A recent Reddit post from user WorkingLime indicated that an all-time high amount of bitcoin passed through LocalBitcoins in Venezuela. Image via Reddit.
LocalBitcoins facilitates peer-to-peer, in-person exchanges of bitcoin and other cryptocurrencies for local fiat currency. The service has proven popular among people who don’t want to link their bank account to a traditional crypto exchange, or who don’t have a bank account at all. About 56 percent of Venezuelans fall into the latter category, according to the World Bank.
Data from Coin Dance from early December confirms that LocalBitcoins saw record-breaking volumes of use in Venezuela over the past several days. The service’s volume jumped from just under 1,300 bitcoins traded in the first week of December to more than 1,600 this week. These figures are part of an upward trend that began in September 2008.
Reddit contributors noted that in addition to LocalBitcoins, other crypto exchange services, including AirTM and Uphold, are currently popular in the country.
Why LocalBitcoins and Why Venezuela?
Lack of access to traditional banks — and, by extension, to crypto exchanges that require users to have a bank account or credit or debit card — is likely one reason why LocalBitcoins has proven so popular in Venezuela. (It has also been a factor in attracting other crypto startups, like Paxful, to the country.)
But it’s not the only reason bitcoin has grown so popular in Venezuela. Also at play is the enormous inflation rates that beset the country’s fiat currency, the bolívar. If the International Monetary Fund is to be believed, the bolívar’s inflation rate could reach 1.37 million percent by the end of this year. Other analysts think the numbers don’t look quite that bad, but however you cut it, it’s clear that the bolívar is experiencing hyperinflation.
What does one do in times of hyperinflation? The old answer was to buy gold, land or other stores of value that are not likely to be sharply affected by swings in the value of a country’s currency.

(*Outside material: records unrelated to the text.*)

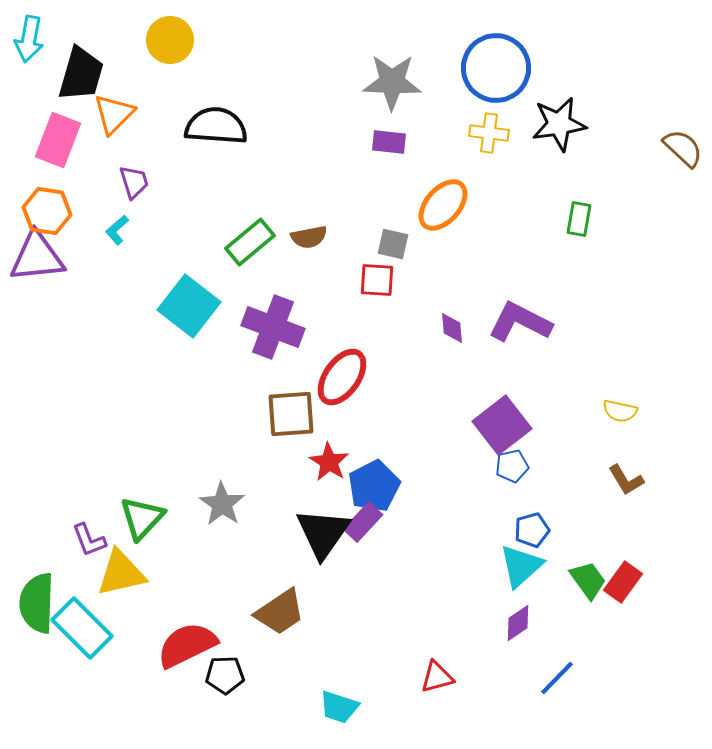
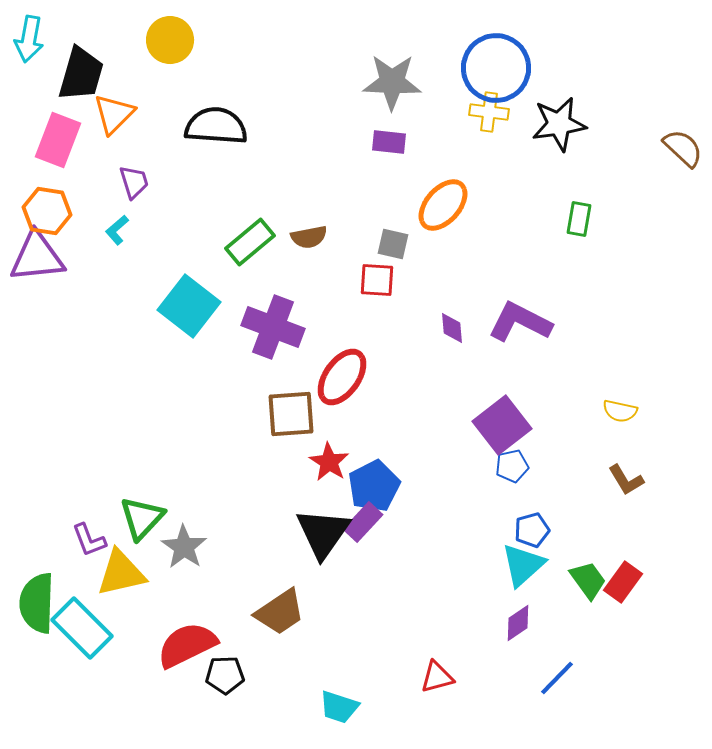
yellow cross at (489, 133): moved 21 px up
gray star at (222, 504): moved 38 px left, 43 px down
cyan triangle at (521, 566): moved 2 px right, 1 px up
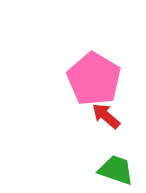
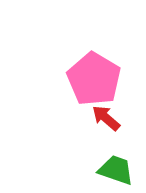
red arrow: moved 2 px down
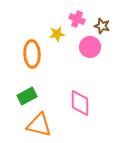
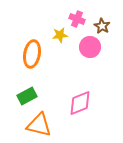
brown star: rotated 14 degrees clockwise
yellow star: moved 3 px right, 1 px down
orange ellipse: rotated 12 degrees clockwise
pink diamond: rotated 68 degrees clockwise
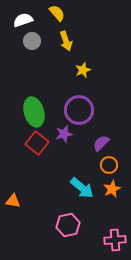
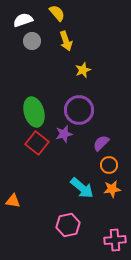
orange star: rotated 18 degrees clockwise
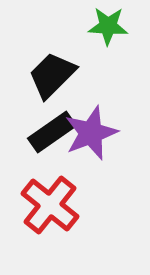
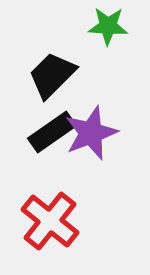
red cross: moved 16 px down
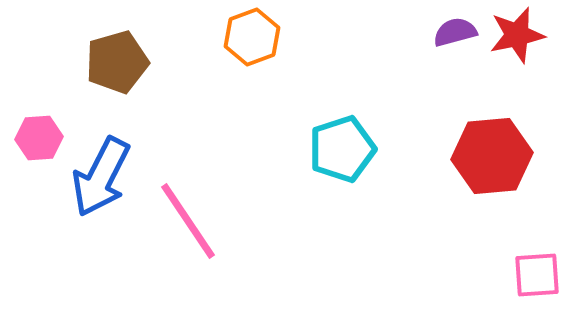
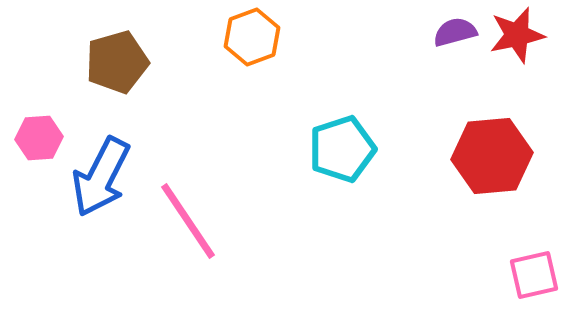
pink square: moved 3 px left; rotated 9 degrees counterclockwise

For people in Venezuela today, the answer is instead to buy bitcoin. Sure, the cryptocurrency may have a history of wild price swings of its own, but they aren’t as bad as those affecting the bolívar. And in contrast to items like gold, bitcoin has the advantage of being readily exchangeable for everyday goods and services.

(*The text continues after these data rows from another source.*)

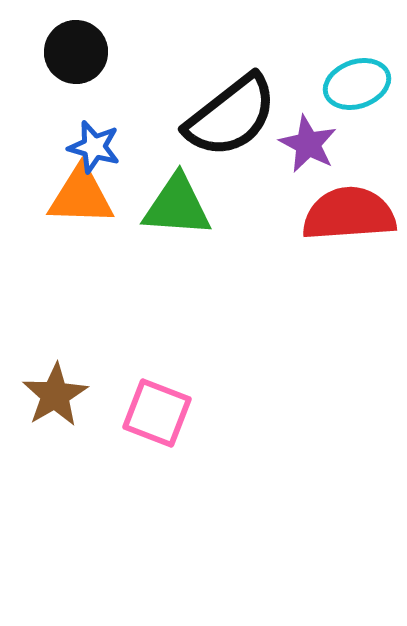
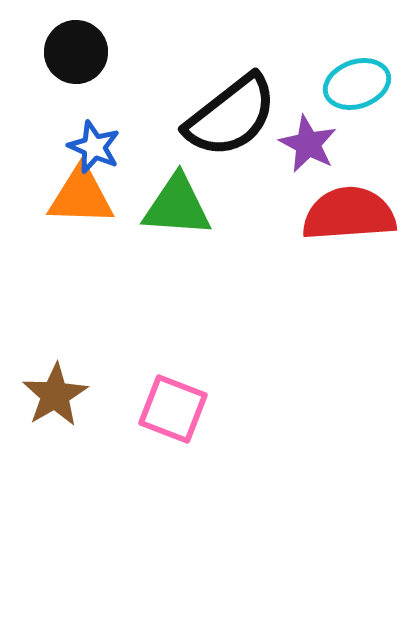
blue star: rotated 8 degrees clockwise
pink square: moved 16 px right, 4 px up
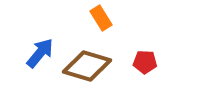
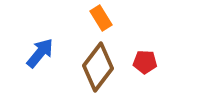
brown diamond: moved 11 px right, 1 px down; rotated 69 degrees counterclockwise
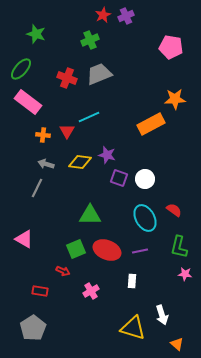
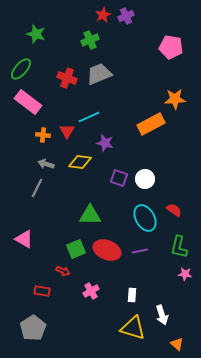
purple star: moved 2 px left, 12 px up
white rectangle: moved 14 px down
red rectangle: moved 2 px right
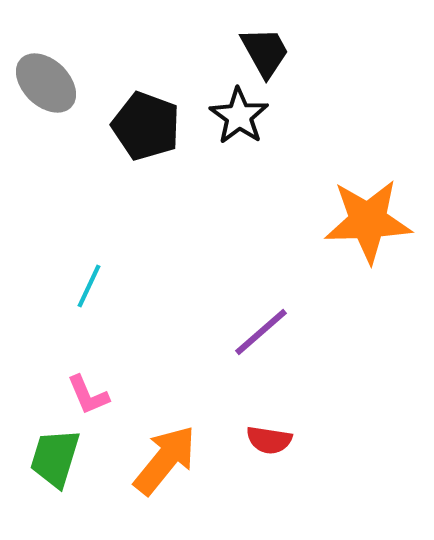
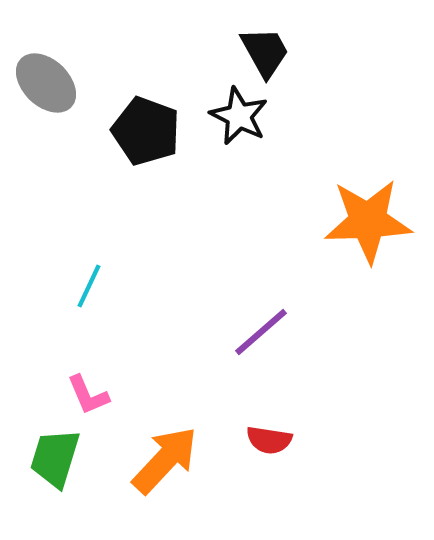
black star: rotated 8 degrees counterclockwise
black pentagon: moved 5 px down
orange arrow: rotated 4 degrees clockwise
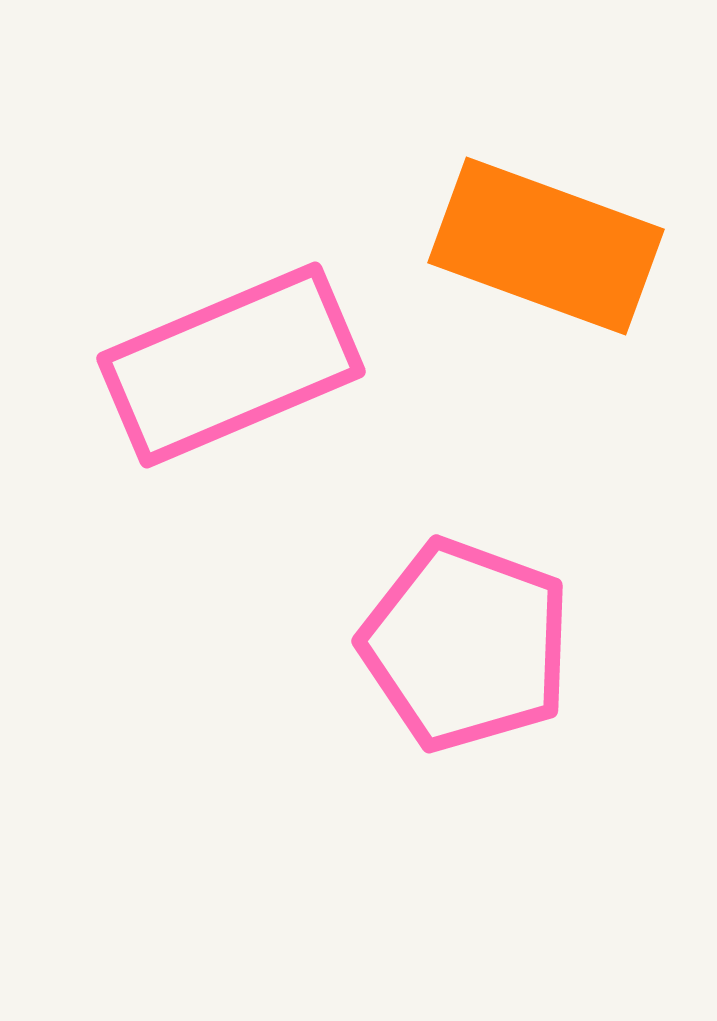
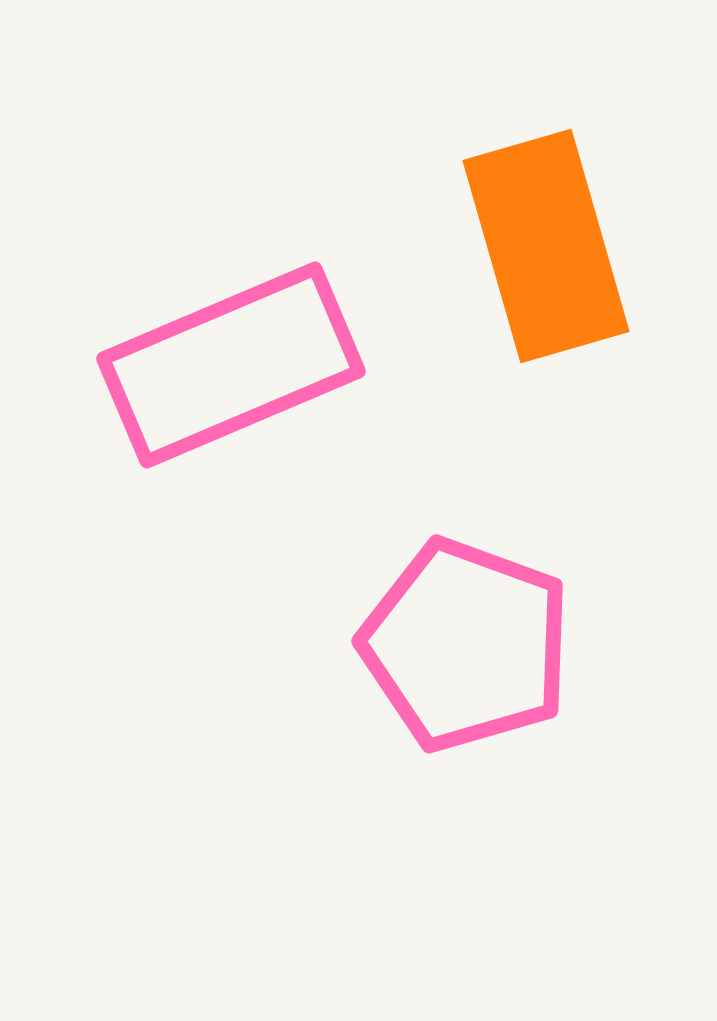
orange rectangle: rotated 54 degrees clockwise
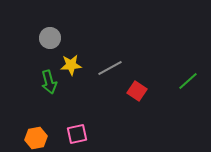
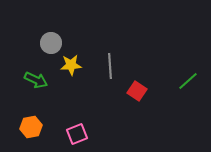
gray circle: moved 1 px right, 5 px down
gray line: moved 2 px up; rotated 65 degrees counterclockwise
green arrow: moved 13 px left, 2 px up; rotated 50 degrees counterclockwise
pink square: rotated 10 degrees counterclockwise
orange hexagon: moved 5 px left, 11 px up
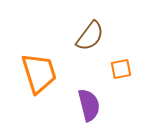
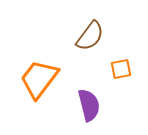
orange trapezoid: moved 6 px down; rotated 126 degrees counterclockwise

That’s that main factor driving its popularity in Venezuela at the moment. As one Reddit contributor wrote on the thread, referring to bitcoin, “Regardless of its value now, they still use this the most as it helps them survive or make more use of their earnings.”
Speaking of bitcoin’s value, it’s worth noting that it has fallen sharply in recent weeks — which means bitcoin has actually deflated, by one measure. That is also part of the reason why LocalBitcoins trading volume is up in Venezuela: As bitcoin becomes worth less, Venezuelans can buy more of it. But the decline in bitcoin’s value only partly explains why Venezuelans are now buying more bitcoin than ever before on LocalBitcoins.
Venezuela’s hyperinflation situation is likely not the proving ground for bitcoin that many cryptocurrency enthusiasts would prefer. But it is perhaps the best real-world example to date of how cryptocurrency can save the day for people whose fiat currency totally fails.